Side Note: How Parsing of Strings Should Work

Please note that the handling of bad inputs for \xHH (where H is a meta-variable standing in for a hexadecimal number) is not quite the same as elsewhere in the package. I've got a good reason for this, and I am willing to make changes to the other escape sequences as well.

With this PR, the bad inputs will lead to the literals being returned - so that "\xZZ" will return "\xZZ", while good inputs such as "\xaa" will be parsed correctly, returning "ª".

I believe this is more user friendly.

In the example I had listed, the scenario is one where the server is receiving a mutation. The input string, could be an end user input.
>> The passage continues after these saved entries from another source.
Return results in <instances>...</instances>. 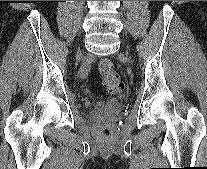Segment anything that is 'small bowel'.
Instances as JSON below:
<instances>
[{"label":"small bowel","mask_w":207,"mask_h":169,"mask_svg":"<svg viewBox=\"0 0 207 169\" xmlns=\"http://www.w3.org/2000/svg\"><path fill=\"white\" fill-rule=\"evenodd\" d=\"M82 73L85 74L86 73V69H83Z\"/></svg>","instance_id":"small-bowel-1"}]
</instances>
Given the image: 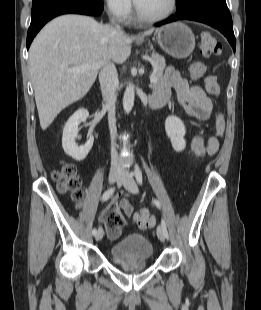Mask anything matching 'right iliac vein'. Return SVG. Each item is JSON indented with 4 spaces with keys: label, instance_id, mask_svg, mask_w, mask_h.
Segmentation results:
<instances>
[{
    "label": "right iliac vein",
    "instance_id": "1",
    "mask_svg": "<svg viewBox=\"0 0 261 310\" xmlns=\"http://www.w3.org/2000/svg\"><path fill=\"white\" fill-rule=\"evenodd\" d=\"M121 171L119 169L113 168L111 169L108 177L109 184H113L117 179L120 178ZM104 231L102 228H99L97 234L95 235V239L100 241L103 238Z\"/></svg>",
    "mask_w": 261,
    "mask_h": 310
}]
</instances>
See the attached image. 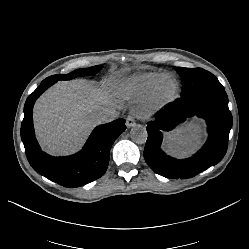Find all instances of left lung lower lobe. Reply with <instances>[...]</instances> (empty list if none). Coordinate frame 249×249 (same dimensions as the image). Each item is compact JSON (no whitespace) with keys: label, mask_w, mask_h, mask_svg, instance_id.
<instances>
[{"label":"left lung lower lobe","mask_w":249,"mask_h":249,"mask_svg":"<svg viewBox=\"0 0 249 249\" xmlns=\"http://www.w3.org/2000/svg\"><path fill=\"white\" fill-rule=\"evenodd\" d=\"M198 116L208 126V139L192 157L178 160L167 156L161 149L163 135L187 118ZM232 115L228 108V97L224 87L205 88L182 96L166 105L157 118L147 125L148 138L144 158L149 167L164 177L186 179L217 164L228 147Z\"/></svg>","instance_id":"1"}]
</instances>
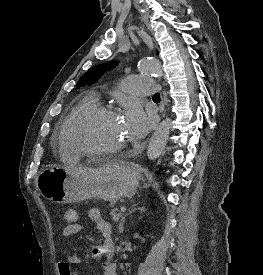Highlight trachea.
Wrapping results in <instances>:
<instances>
[{"label": "trachea", "mask_w": 263, "mask_h": 275, "mask_svg": "<svg viewBox=\"0 0 263 275\" xmlns=\"http://www.w3.org/2000/svg\"><path fill=\"white\" fill-rule=\"evenodd\" d=\"M153 99H160V94H159V93H156V94L153 96Z\"/></svg>", "instance_id": "trachea-1"}]
</instances>
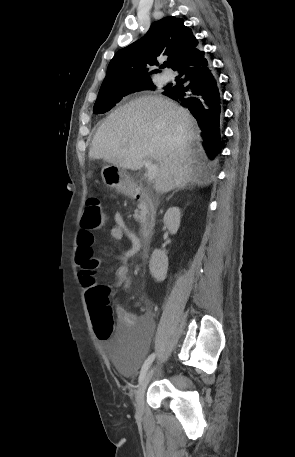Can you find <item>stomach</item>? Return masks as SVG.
I'll return each instance as SVG.
<instances>
[{"instance_id":"stomach-1","label":"stomach","mask_w":295,"mask_h":457,"mask_svg":"<svg viewBox=\"0 0 295 457\" xmlns=\"http://www.w3.org/2000/svg\"><path fill=\"white\" fill-rule=\"evenodd\" d=\"M101 176L107 187L123 194L132 193L133 183L125 169L113 164L105 165L101 170Z\"/></svg>"}]
</instances>
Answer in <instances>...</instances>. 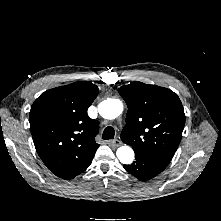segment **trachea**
Returning <instances> with one entry per match:
<instances>
[{
	"instance_id": "trachea-1",
	"label": "trachea",
	"mask_w": 221,
	"mask_h": 221,
	"mask_svg": "<svg viewBox=\"0 0 221 221\" xmlns=\"http://www.w3.org/2000/svg\"><path fill=\"white\" fill-rule=\"evenodd\" d=\"M115 136V130L113 127L108 126L105 128L103 134H102V139L104 140H110L113 139Z\"/></svg>"
}]
</instances>
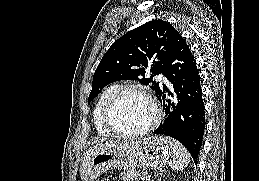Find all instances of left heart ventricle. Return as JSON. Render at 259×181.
Here are the masks:
<instances>
[{"label": "left heart ventricle", "mask_w": 259, "mask_h": 181, "mask_svg": "<svg viewBox=\"0 0 259 181\" xmlns=\"http://www.w3.org/2000/svg\"><path fill=\"white\" fill-rule=\"evenodd\" d=\"M153 118L147 98L138 91L124 92L116 102L112 121L116 128L125 132L143 129Z\"/></svg>", "instance_id": "1"}]
</instances>
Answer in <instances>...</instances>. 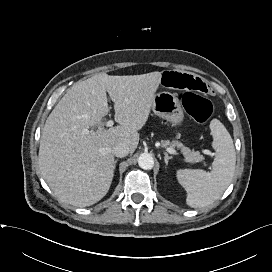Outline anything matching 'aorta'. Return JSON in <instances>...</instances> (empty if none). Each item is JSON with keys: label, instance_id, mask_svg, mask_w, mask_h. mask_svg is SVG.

And end users do often type the wrong things.

For example, consider a dyslexic person trying to write the sentence "they will give it to me/u". Said person would often type something along the lines of "they will give it to me\u". In this case, the extra parsing for UTF-8 characters in the string will cause this input to fail. What the user meant to type, in a string representation, is "they will give it to me\\u".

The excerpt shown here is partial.